Exercise objective
Would you count how many lines of the material below hold the string "pour"? Give only the number.

Available records
==*==

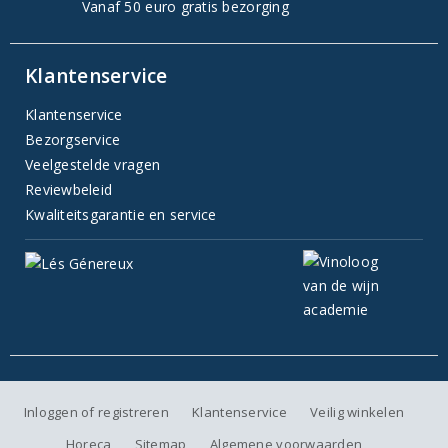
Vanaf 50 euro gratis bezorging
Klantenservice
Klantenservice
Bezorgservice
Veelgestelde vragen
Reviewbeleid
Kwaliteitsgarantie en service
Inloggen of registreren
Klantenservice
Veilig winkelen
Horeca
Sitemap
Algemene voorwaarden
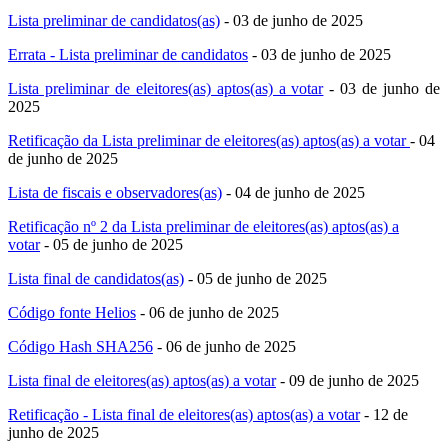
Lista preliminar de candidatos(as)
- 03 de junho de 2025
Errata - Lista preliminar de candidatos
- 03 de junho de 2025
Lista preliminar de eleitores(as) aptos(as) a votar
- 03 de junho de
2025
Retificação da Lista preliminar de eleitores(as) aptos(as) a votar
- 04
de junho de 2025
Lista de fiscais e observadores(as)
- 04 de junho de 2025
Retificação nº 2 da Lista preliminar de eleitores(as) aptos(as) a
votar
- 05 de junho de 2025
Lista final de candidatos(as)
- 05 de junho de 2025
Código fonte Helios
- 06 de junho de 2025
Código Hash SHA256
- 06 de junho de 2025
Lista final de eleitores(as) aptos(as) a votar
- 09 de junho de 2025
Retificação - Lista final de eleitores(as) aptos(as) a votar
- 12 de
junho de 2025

==*==

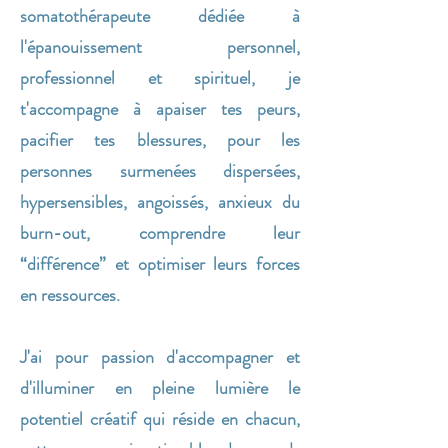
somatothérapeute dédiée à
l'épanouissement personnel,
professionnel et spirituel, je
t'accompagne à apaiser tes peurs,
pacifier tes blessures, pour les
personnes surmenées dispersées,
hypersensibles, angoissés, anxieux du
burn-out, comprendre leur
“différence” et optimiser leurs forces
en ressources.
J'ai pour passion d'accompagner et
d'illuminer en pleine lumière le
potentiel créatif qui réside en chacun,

==*==

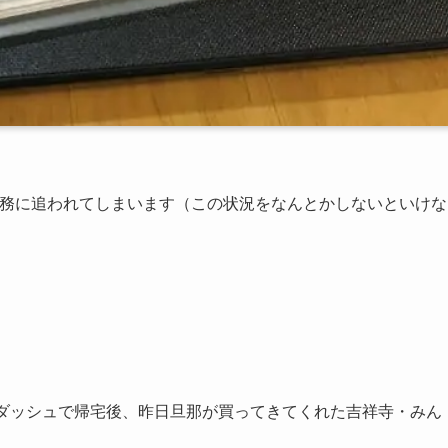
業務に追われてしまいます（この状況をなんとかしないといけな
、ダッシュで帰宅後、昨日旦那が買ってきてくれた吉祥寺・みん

==*==

Exercise response
2